Go to the line holding "Lunedì 27 Marzo 2023" in the entries below and write out exactly every line down to and including the line holding "Televisione".

___ DATA SUPPLIED ___

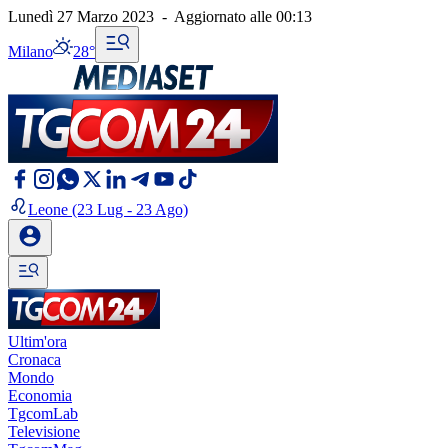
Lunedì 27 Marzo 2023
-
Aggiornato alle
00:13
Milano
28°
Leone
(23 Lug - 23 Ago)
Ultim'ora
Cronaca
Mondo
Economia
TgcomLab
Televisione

___
___ DATA SUPPLIED ___

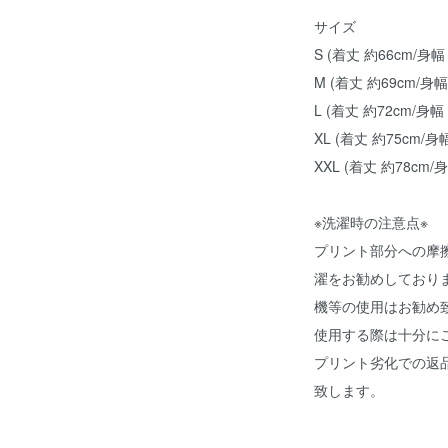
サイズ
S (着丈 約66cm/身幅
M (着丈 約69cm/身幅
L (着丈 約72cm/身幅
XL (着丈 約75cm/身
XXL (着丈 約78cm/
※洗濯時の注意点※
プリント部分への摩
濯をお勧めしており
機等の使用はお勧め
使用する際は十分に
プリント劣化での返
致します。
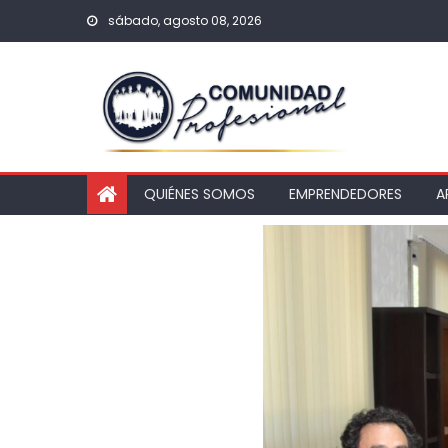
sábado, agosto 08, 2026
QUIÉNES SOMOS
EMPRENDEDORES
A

___

> **OUTPUT FOR THIS EXERCISE**
Lunedì 27 Marzo 2023
-
Aggiornato alle
00:13
Milano
28°
Leone
(23 Lug - 23 Ago)
Ultim'ora
Cronaca
Mondo
Economia
TgcomLab
Televisione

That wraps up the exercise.